> **RECORD SET**:
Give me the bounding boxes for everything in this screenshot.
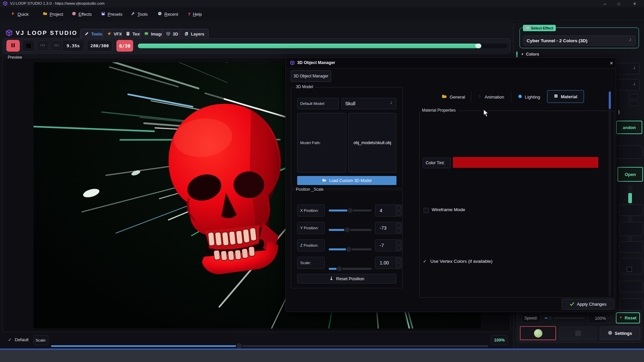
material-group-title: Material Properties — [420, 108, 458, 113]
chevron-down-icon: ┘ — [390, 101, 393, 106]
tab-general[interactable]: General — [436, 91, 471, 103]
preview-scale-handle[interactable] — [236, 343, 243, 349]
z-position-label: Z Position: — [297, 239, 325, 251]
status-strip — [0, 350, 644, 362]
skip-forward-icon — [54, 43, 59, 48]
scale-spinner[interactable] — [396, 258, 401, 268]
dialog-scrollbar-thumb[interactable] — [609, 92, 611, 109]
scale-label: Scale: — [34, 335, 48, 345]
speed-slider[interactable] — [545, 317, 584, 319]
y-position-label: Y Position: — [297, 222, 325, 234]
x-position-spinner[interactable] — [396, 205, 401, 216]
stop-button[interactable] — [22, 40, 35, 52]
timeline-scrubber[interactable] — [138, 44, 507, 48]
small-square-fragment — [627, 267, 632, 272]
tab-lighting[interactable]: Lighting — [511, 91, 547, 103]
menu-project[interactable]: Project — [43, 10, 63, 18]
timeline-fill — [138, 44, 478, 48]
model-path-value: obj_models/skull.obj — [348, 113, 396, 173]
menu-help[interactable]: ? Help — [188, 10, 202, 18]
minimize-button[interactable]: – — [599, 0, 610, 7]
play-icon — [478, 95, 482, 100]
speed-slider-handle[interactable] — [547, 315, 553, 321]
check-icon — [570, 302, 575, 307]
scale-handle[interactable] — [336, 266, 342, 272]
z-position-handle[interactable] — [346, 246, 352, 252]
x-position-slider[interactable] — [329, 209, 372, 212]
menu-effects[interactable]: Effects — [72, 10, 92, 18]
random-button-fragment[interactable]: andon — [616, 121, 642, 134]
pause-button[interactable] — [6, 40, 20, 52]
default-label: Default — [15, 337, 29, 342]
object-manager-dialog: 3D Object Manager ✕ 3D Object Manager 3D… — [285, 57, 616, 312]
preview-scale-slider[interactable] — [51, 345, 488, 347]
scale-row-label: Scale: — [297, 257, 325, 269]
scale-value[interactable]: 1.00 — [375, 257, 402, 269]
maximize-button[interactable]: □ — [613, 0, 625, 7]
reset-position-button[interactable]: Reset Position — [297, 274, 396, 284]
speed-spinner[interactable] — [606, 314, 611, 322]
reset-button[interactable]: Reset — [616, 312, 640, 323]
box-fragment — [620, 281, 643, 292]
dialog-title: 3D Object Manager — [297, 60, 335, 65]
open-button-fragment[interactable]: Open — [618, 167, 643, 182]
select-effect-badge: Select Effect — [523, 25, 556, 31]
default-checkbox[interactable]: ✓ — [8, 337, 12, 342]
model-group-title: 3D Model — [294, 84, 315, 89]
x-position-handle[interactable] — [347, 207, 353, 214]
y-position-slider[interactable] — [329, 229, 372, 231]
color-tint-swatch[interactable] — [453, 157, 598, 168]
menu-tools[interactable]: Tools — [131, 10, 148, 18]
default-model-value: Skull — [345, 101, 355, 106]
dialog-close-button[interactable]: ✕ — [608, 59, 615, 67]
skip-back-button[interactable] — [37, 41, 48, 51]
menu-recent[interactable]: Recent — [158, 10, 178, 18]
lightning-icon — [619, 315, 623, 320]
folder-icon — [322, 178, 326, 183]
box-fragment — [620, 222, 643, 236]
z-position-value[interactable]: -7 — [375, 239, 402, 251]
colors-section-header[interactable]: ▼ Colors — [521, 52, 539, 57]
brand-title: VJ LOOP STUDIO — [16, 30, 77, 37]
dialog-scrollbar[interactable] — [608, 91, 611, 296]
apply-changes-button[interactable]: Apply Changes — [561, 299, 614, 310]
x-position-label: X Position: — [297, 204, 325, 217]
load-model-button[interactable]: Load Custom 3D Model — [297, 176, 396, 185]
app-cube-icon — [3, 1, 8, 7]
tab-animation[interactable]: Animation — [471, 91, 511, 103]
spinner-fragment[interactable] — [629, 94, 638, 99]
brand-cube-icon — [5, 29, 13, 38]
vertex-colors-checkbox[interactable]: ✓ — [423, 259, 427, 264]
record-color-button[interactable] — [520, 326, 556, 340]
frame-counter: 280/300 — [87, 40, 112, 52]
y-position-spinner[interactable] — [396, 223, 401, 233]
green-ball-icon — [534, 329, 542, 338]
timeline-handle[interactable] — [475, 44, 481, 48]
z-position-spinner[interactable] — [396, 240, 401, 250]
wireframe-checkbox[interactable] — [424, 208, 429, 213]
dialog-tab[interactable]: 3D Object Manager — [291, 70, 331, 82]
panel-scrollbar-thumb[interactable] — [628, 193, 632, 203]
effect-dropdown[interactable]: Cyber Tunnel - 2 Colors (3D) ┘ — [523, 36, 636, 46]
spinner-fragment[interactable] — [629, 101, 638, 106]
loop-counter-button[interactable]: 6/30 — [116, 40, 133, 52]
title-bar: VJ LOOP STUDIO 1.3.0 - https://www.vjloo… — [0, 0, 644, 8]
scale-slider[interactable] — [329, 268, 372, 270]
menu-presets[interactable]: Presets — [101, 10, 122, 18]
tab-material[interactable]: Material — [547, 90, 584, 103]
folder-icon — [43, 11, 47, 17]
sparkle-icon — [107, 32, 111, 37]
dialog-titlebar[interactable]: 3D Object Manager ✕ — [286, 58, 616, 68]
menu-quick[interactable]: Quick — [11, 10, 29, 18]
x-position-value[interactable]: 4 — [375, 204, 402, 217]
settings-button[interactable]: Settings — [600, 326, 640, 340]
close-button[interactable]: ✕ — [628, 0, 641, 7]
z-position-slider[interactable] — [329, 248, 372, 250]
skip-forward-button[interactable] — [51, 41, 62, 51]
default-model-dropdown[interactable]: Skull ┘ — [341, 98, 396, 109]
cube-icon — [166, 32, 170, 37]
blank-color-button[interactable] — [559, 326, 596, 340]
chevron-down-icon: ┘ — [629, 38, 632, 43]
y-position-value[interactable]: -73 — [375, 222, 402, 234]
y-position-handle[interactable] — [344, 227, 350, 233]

> **PROBLEM DETAILS**:
Minus its pictures, the full listing should be copied verbatim.

> **ANSWER FOR THIS EXERCISE**:
Give me the bounding boxes for everything in this screenshot.
material-group-title: Material Properties — [420, 108, 458, 113]
chevron-down-icon: ┘ — [390, 101, 393, 106]
tab-general[interactable]: General — [436, 91, 471, 103]
preview-scale-handle[interactable] — [236, 343, 243, 349]
z-position-label: Z Position: — [297, 239, 325, 251]
status-strip — [0, 350, 644, 362]
skip-forward-icon — [54, 43, 59, 48]
scale-spinner[interactable] — [396, 258, 401, 268]
dialog-scrollbar-thumb[interactable] — [609, 92, 611, 109]
scale-label: Scale: — [34, 335, 48, 345]
speed-slider[interactable] — [545, 317, 584, 319]
y-position-label: Y Position: — [297, 222, 325, 234]
x-position-spinner[interactable] — [396, 205, 401, 216]
stop-button[interactable] — [22, 40, 35, 52]
timeline-scrubber[interactable] — [138, 44, 507, 48]
small-square-fragment — [627, 267, 632, 272]
tab-lighting[interactable]: Lighting — [511, 91, 547, 103]
menu-project[interactable]: Project — [43, 10, 63, 18]
timeline-fill — [138, 44, 478, 48]
model-path-value: obj_models/skull.obj — [348, 113, 396, 173]
menu-help[interactable]: ? Help — [188, 10, 202, 18]
minimize-button[interactable]: – — [599, 0, 610, 7]
play-icon — [478, 95, 482, 100]
speed-slider-handle[interactable] — [547, 315, 553, 321]
check-icon — [570, 302, 575, 307]
scale-handle[interactable] — [336, 266, 342, 272]
z-position-handle[interactable] — [346, 246, 352, 252]
x-position-slider[interactable] — [329, 209, 372, 212]
menu-effects[interactable]: Effects — [72, 10, 92, 18]
random-button-fragment[interactable]: andon — [616, 121, 642, 134]
pause-button[interactable] — [6, 40, 20, 52]
default-label: Default — [15, 337, 29, 342]
object-manager-dialog: 3D Object Manager ✕ 3D Object Manager 3D… — [285, 57, 616, 312]
preview-scale-slider[interactable] — [51, 345, 488, 347]
scale-row-label: Scale: — [297, 257, 325, 269]
scale-value[interactable]: 1.00 — [375, 257, 402, 269]
maximize-button[interactable]: □ — [613, 0, 625, 7]
reset-position-button[interactable]: Reset Position — [297, 274, 396, 284]
speed-spinner[interactable] — [606, 314, 611, 322]
reset-button[interactable]: Reset — [616, 312, 640, 323]
box-fragment — [620, 281, 643, 292]
dialog-title: 3D Object Manager — [297, 60, 335, 65]
open-button-fragment[interactable]: Open — [618, 167, 643, 182]
select-effect-badge: Select Effect — [523, 25, 556, 31]
default-checkbox[interactable]: ✓ — [8, 337, 12, 342]
model-group-title: 3D Model — [294, 84, 315, 89]
x-position-handle[interactable] — [347, 207, 353, 214]
y-position-slider[interactable] — [329, 229, 372, 231]
color-tint-swatch[interactable] — [453, 157, 598, 168]
menu-tools[interactable]: Tools — [131, 10, 148, 18]
default-model-value: Skull — [345, 101, 355, 106]
dialog-close-button[interactable]: ✕ — [608, 59, 615, 67]
skip-back-button[interactable] — [37, 41, 48, 51]
menu-recent[interactable]: Recent — [158, 10, 178, 18]
lightning-icon — [619, 315, 623, 320]
folder-icon — [322, 178, 326, 183]
box-fragment — [620, 222, 643, 236]
z-position-value[interactable]: -7 — [375, 239, 402, 251]
colors-section-header[interactable]: ▼ Colors — [521, 52, 539, 57]
brand-title: VJ LOOP STUDIO — [16, 30, 77, 37]
dialog-scrollbar[interactable] — [608, 91, 611, 296]
apply-changes-button[interactable]: Apply Changes — [561, 299, 614, 310]
x-position-label: X Position: — [297, 204, 325, 217]
load-model-button[interactable]: Load Custom 3D Model — [297, 176, 396, 185]
app-cube-icon — [3, 1, 8, 7]
tab-animation[interactable]: Animation — [471, 91, 511, 103]
spinner-fragment[interactable] — [629, 94, 638, 99]
brand-cube-icon — [5, 29, 13, 38]
vertex-colors-checkbox[interactable]: ✓ — [423, 259, 427, 264]
record-color-button[interactable] — [520, 326, 556, 340]
frame-counter: 280/300 — [87, 40, 112, 52]
y-position-spinner[interactable] — [396, 223, 401, 233]
green-ball-icon — [534, 329, 542, 338]
timeline-handle[interactable] — [475, 44, 481, 48]
z-position-spinner[interactable] — [396, 240, 401, 250]
wireframe-checkbox[interactable] — [424, 208, 429, 213]
dialog-tab[interactable]: 3D Object Manager — [291, 70, 331, 82]
panel-scrollbar-thumb[interactable] — [628, 193, 632, 203]
effect-dropdown[interactable]: Cyber Tunnel - 2 Colors (3D) ┘ — [523, 36, 636, 46]
spinner-fragment[interactable] — [629, 101, 638, 106]
loop-counter-button[interactable]: 6/30 — [116, 40, 133, 52]
title-bar: VJ LOOP STUDIO 1.3.0 - https://www.vjloo… — [0, 0, 644, 8]
scale-slider[interactable] — [329, 268, 372, 270]
menu-presets[interactable]: Presets — [101, 10, 122, 18]
tab-material[interactable]: Material — [547, 90, 584, 103]
folder-icon — [43, 11, 47, 17]
sparkle-icon — [107, 32, 111, 37]
dialog-titlebar[interactable]: 3D Object Manager ✕ — [286, 58, 616, 68]
menu-quick[interactable]: Quick — [11, 10, 29, 18]
x-position-value[interactable]: 4 — [375, 204, 402, 217]
settings-button[interactable]: Settings — [600, 326, 640, 340]
close-button[interactable]: ✕ — [628, 0, 641, 7]
z-position-slider[interactable] — [329, 248, 372, 250]
skip-forward-button[interactable] — [51, 41, 62, 51]
default-model-dropdown[interactable]: Skull ┘ — [341, 98, 396, 109]
cube-icon — [166, 32, 170, 37]
blank-color-button[interactable] — [559, 326, 596, 340]
chevron-down-icon: ┘ — [629, 38, 632, 43]
y-position-value[interactable]: -73 — [375, 222, 402, 234]
y-position-handle[interactable] — [344, 227, 350, 233]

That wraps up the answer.